* [Instructions to follow]
Would you count how many lines of the material below hold the string "Registration"? Give only the number.

* [Extracted data]
****************************************

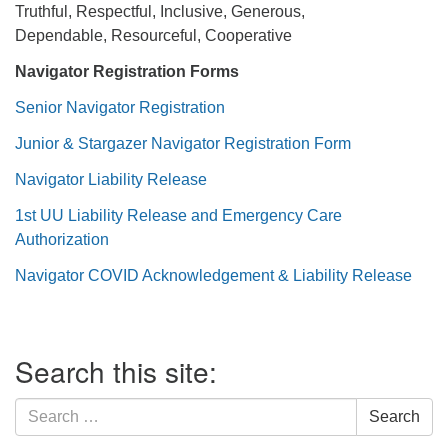
Truthful, Respectful, Inclusive, Generous,
Dependable, Resourceful, Cooperative
Navigator Registration Forms
Senior Navigator Registration
Junior & Stargazer Navigator Registration Form
Navigator Liability Release
1st UU Liability Release and Emergency Care
Authorization
Navigator COVID Acknowledgement & Liability Release
Section
Search this site:
Navigation
Search
Search
for:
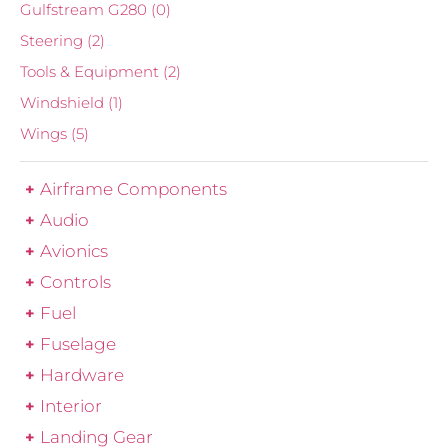
Gulfstream G280
(0)
Steering
(2)
Tools & Equipment
(2)
Windshield
(1)
Wings
(5)
Airframe Components
Audio
Avionics
Controls
Fuel
Fuselage
Hardware
Interior
Landing Gear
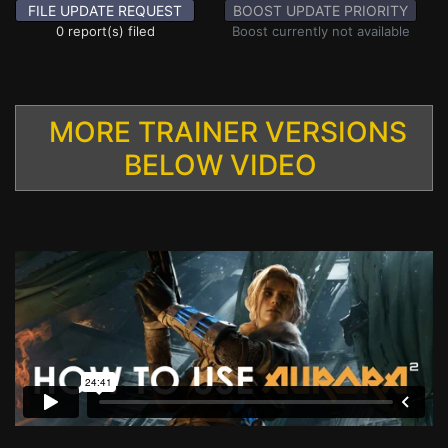
FILE UPDATE REQUEST
BOOST UPDATE PRIORITY
0 report(s) filed
Boost currently not available
MORE TRAINER VERSIONS
BELOW VIDEO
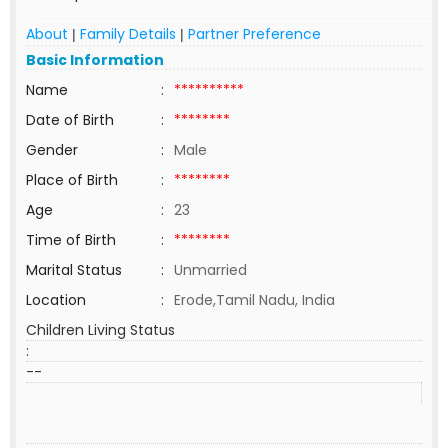
About
Family Details
Partner Preference
|
|
Basic Information
Name
:
**********
Date of Birth
:
********
Gender
:
Male
Place of Birth
:
********
Age
:
23
Time of Birth
:
********
Marital Status
:
Unmarried
Location
:
Erode,Tamil Nadu, India
Children Living Status
:
--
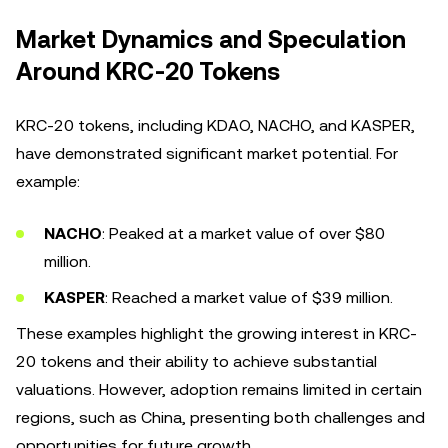
Market Dynamics and Speculation
Around KRC-20 Tokens
KRC-20 tokens, including KDAO, NACHO, and KASPER,
have demonstrated significant market potential. For
example:
NACHO
: Peaked at a market value of over $80
million.
KASPER
: Reached a market value of $39 million.
These examples highlight the growing interest in KRC-
20 tokens and their ability to achieve substantial
valuations. However, adoption remains limited in certain
regions, such as China, presenting both challenges and
opportunities for future growth.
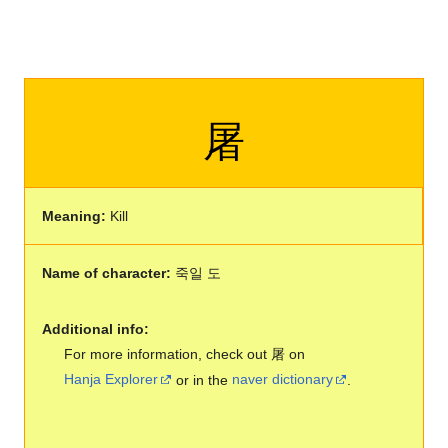
屠
Meaning:
Kill
Name of character:
죽일 도
Additional info:
For more information, check out 屠 on
Hanja Explorer
or in the
naver dictionary
.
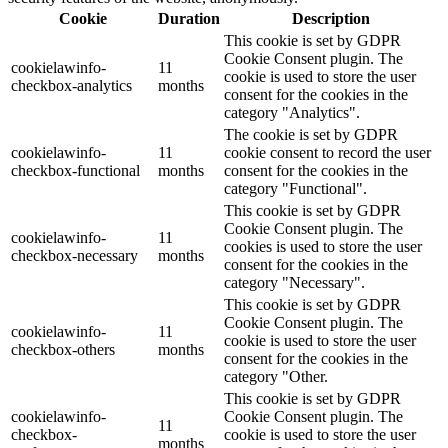
Cookie
Duration
Description
This cookie is set by GDPR
Cookie Consent plugin. The
cookielawinfo-
11
cookie is used to store the user
checkbox-analytics
months
consent for the cookies in the
category "Analytics".
The cookie is set by GDPR
cookielawinfo-
11
cookie consent to record the user
checkbox-functional
months
consent for the cookies in the
category "Functional".
This cookie is set by GDPR
Cookie Consent plugin. The
cookielawinfo-
11
cookies is used to store the user
checkbox-necessary
months
consent for the cookies in the
category "Necessary".
This cookie is set by GDPR
Cookie Consent plugin. The
cookielawinfo-
11
cookie is used to store the user
checkbox-others
months
consent for the cookies in the
category "Other.
This cookie is set by GDPR
cookielawinfo-
Cookie Consent plugin. The
11
checkbox-
cookie is used to store the user
months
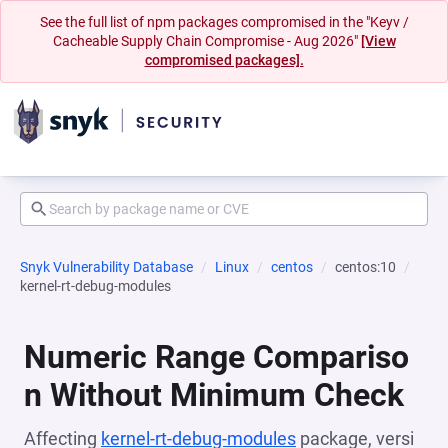
See the full list of npm packages compromised in the "Keyv /
Cacheable Supply Chain Compromise - Aug 2026"
[View
compromised packages].
Snyk Vulnerability Database
Linux
centos
centos:10
kernel-rt-debug-modules
Numeric Range Compariso
n Without Minimum Check
Affecting
kernel-rt-debug-modules
package, versi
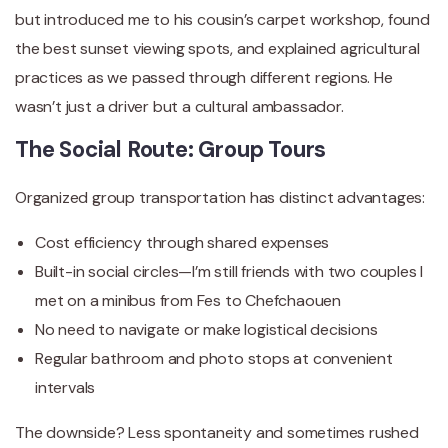
but introduced me to his cousin’s carpet workshop, found
the best sunset viewing spots, and explained agricultural
practices as we passed through different regions. He
wasn’t just a driver but a cultural ambassador.
The Social Route: Group Tours
Organized group transportation has distinct advantages:
Cost efficiency through shared expenses
Built-in social circles—I’m still friends with two couples I
met on a minibus from Fes to Chefchaouen
No need to navigate or make logistical decisions
Regular bathroom and photo stops at convenient
intervals
The downside? Less spontaneity and sometimes rushed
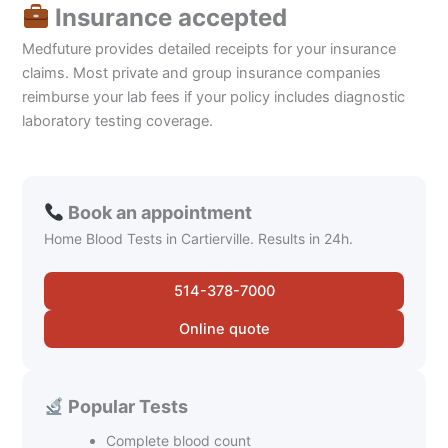
Insurance accepted
Medfuture provides detailed receipts for your insurance
claims. Most private and group insurance companies
reimburse your lab fees if your policy includes diagnostic
laboratory testing coverage.
Book an appointment
Home Blood Tests in Cartierville. Results in 24h.
514-378-7000
Online quote
Popular Tests
Complete blood count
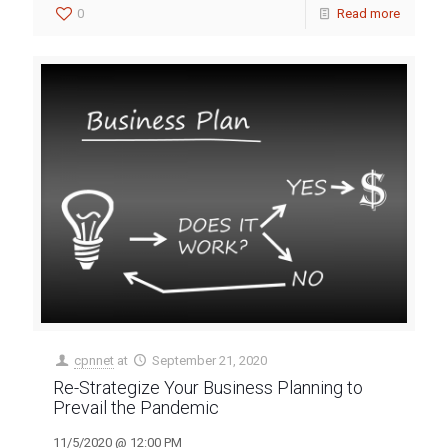
0
Read more
cpnnet
at
September 21, 2020
Re-Strategize Your Business Planning to
Prevail the Pandemic
11/5/2020 @ 12:00 PM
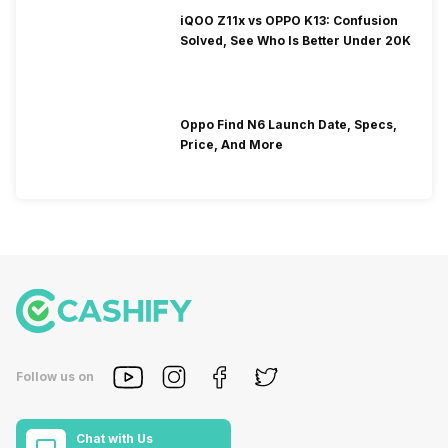
iQOO Z11x vs OPPO K13: Confusion
Solved, See Who Is Better Under 20K
Oppo Find N6 Launch Date, Specs,
Price, And More
Follow us on
Chat with Us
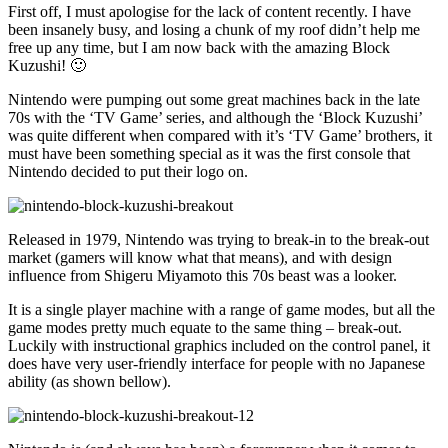
First off, I must apologise for the lack of content recently. I have
been insanely busy, and losing a chunk of my roof didn’t help me
free up any time, but I am now back with the amazing Block
Kuzushi! 🙂
Nintendo were pumping out some great machines back in the late
70s with the ‘TV Game’ series, and although the ‘Block Kuzushi’
was quite different when compared with it’s ‘TV Game’ brothers, it
must have been something special as it was the first console that
Nintendo decided to put their logo on.
Released in 1979, Nintendo was trying to break-in to the break-out
market (gamers will know what that means), and with design
influence from Shigeru Miyamoto this 70s beast was a looker.
It is a single player machine with a range of game modes, but all the
game modes pretty much equate to the same thing – break-out.
Luckily with instructional graphics included on the control panel, it
does have very user-friendly interface for people with no Japanese
ability (as shown bellow).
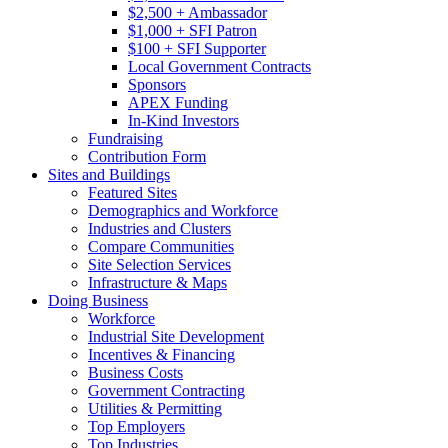
$2,500 + Ambassador
$1,000 + SFI Patron
$100 + SFI Supporter
Local Government Contracts
Sponsors
APEX Funding
In-Kind Investors
Fundraising
Contribution Form
Sites and Buildings
Featured Sites
Demographics and Workforce
Industries and Clusters
Compare Communities
Site Selection Services
Infrastructure & Maps
Doing Business
Workforce
Industrial Site Development
Incentives & Financing
Business Costs
Government Contracting
Utilities & Permitting
Top Employers
Top Industries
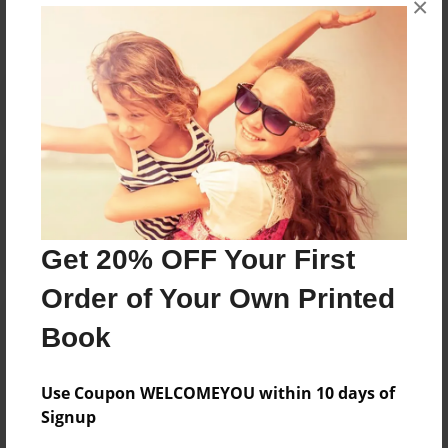
×
Reader's Comments
Log in
or
create an account
to add a comment.
Get 20% OFF Your First
Order of Your Own Printed
Book
Use Coupon WELCOMEYOU within 10 days of
Signup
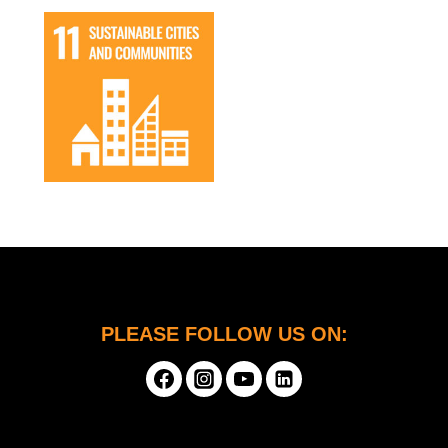
PLEASE FOLLOW US ON:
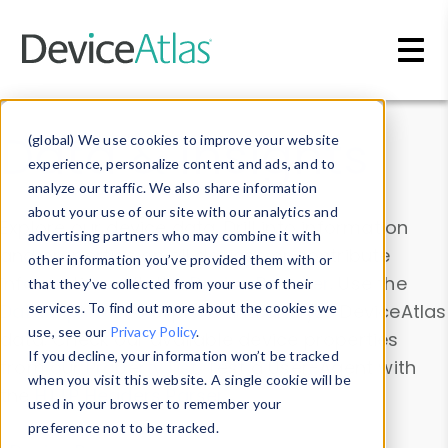
Skip to main content
Data & Insights
(global) We use cookies to improve your website
experience, personalize content and ads, and to
analyze our traffic. We also share information
about your use of our site with our analytics and
Explore our device data. Drill into information
advertising partners who may combine it with
and properties on all devices or contribute
other information you’ve provided them with or
information with the
Device Browser
. Use the
that they’ve collected from your use of their
Data Explorer
services. To find out more about the cookies we
to explore and analyze DeviceAtlas
use, see our
Privacy Policy
.
data. Check our available device properties
If you decline, your information won’t be tracked
from our
Property List
. Test a User-Agent with
when you visit this website. A single cookie will be
the
HTTP Headers Parser
.
used in your browser to remember your
preference not to be tracked.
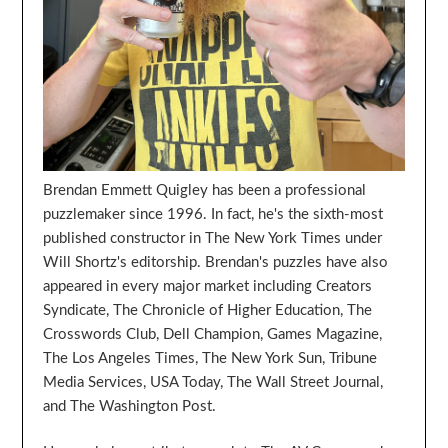
Brendan Emmett Quigley has been a professional
puzzlemaker since 1996. In fact, he's the sixth-most
published constructor in The New York Times under
Will Shortz's editorship. Brendan's puzzles have also
appeared in every major market including Creators
Syndicate, The Chronicle of Higher Education, The
Crosswords Club, Dell Champion, Games Magazine,
The Los Angeles Times, The New York Sun, Tribune
Media Services, USA Today, The Wall Street Journal,
and The Washington Post.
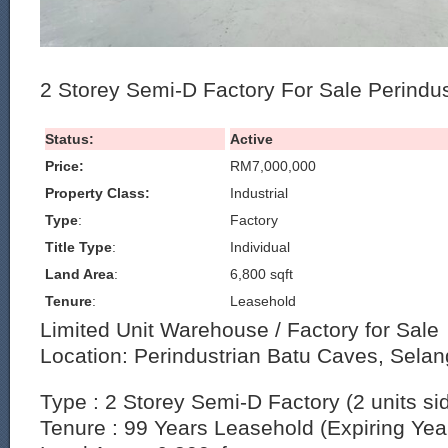
2 Storey Semi-D Factory For Sale Perindu
Status:
Active
Price:
RM7,000,000
Property Class:
Industrial
Type
:
Factory
Title Type
:
Individual
Land Area
:
6,800 sqft
Tenure
:
Leasehold
Limited Unit Warehouse / Factory for Sale
Location: Perindustrian Batu Caves, Selan
Type : 2 Storey Semi-D Factory (2 units si
Tenure : 99 Years Leasehold (Expiring Yea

****************************************

* [Exercise answer]
3